Carl R. Woese Institute for Genomic Biology, University of Illinois at Urbana-Champaign, Urbana, Illinois 61801, United States.
Department of Chemical and Biomolecular Engineering, University of Illinois at Urbana-Champaign, Urbana, Illinois 61801, United States.
ACS Synth Biol. 2023 Sep 15;12(9):2650-2662. doi: 10.1021/acssynbio.3c00234. Epub 2023 Aug 22.

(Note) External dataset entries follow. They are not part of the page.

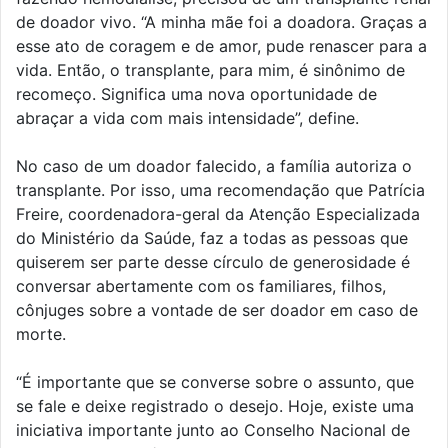
de doador vivo. “A minha mãe foi a doadora. Graças a
esse ato de coragem e de amor, pude renascer para a
vida. Então, o transplante, para mim, é sinônimo de
recomeço. Significa uma nova oportunidade de
abraçar a vida com mais intensidade”, define.
No caso de um doador falecido, a família autoriza o
transplante. Por isso, uma recomendação que Patrícia
Freire, coordenadora-geral da Atenção Especializada
do Ministério da Saúde, faz a todas as pessoas que
quiserem ser parte desse círculo de generosidade é
conversar abertamente com os familiares, filhos,
cônjuges sobre a vontade de ser doador em caso de
morte.
“É importante que se converse sobre o assunto, que
se fale e deixe registrado o desejo. Hoje, existe uma
iniciativa importante junto ao Conselho Nacional de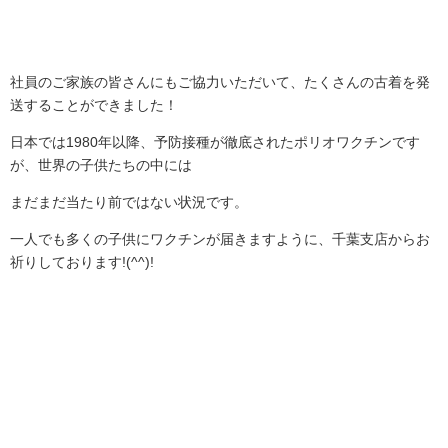
社員のご家族の皆さんにもご協力いただいて、たくさんの古着を発
送することができました！
日本では1980年以降、予防接種が徹底されたポリオワクチンです
が、世界の子供たちの中には
まだまだ当たり前ではない状況です。
一人でも多くの子供にワクチンが届きますように、千葉支店からお
祈りしております!(^^)!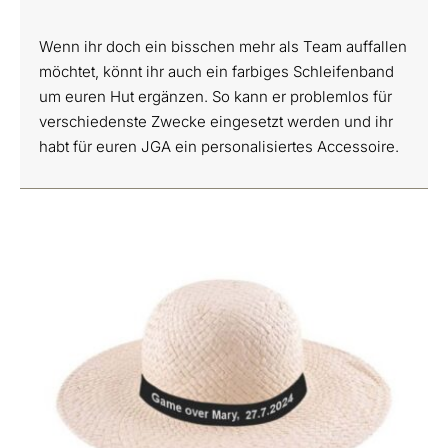
Wenn ihr doch ein bisschen mehr als Team auffallen
möchtet, könnt ihr auch ein farbiges Schleifenband
um euren Hut ergänzen. So kann er problemlos für
verschiedenste Zwecke eingesetzt werden und ihr
habt für euren JGA ein personalisiertes Accessoire.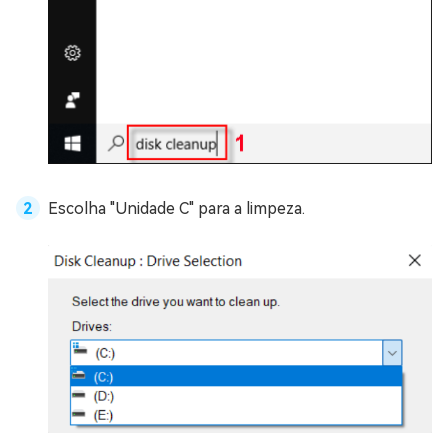
Escolha "Unidade C" para a limpeza.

Natural products (NPs) produced by microorganisms and plants are a major source of drugs, herbicides, and fungicides. Thanks to recent advances in DNA sequencing, bioinformatics, and genome mining tools, a vast amount of data on NP biosynthesis has been generated over the years, which has been increasingly exploited to develop machine learning (ML) tools for NP discovery. In this review, we discuss the latest advances in developing and applying ML tools for exploring the potential NPs that can be encoded by genomic language and predicting the types of bioactivities of NPs. We also examine the technical challenges associated with the development and application of ML tools for NP research.
天然产物(NPs)由微生物和植物产生,是药物、除草剂和杀菌剂的主要来源。近年来,得益于 DNA 测序、生物信息学和基因组挖掘工具的进步,大量关于 NP 生物合成的相关数据被生成,这些数据被越来越多地用于开发用于 NP 发现的机器学习(ML)工具。在这篇综述中,我们讨论了开发和应用 ML 工具以探索可以用基因组语言编码的潜在 NP 并预测 NP 生物活性类型的最新进展。我们还研究了与 NP 研究的 ML 工具的开发和应用相关的技术挑战。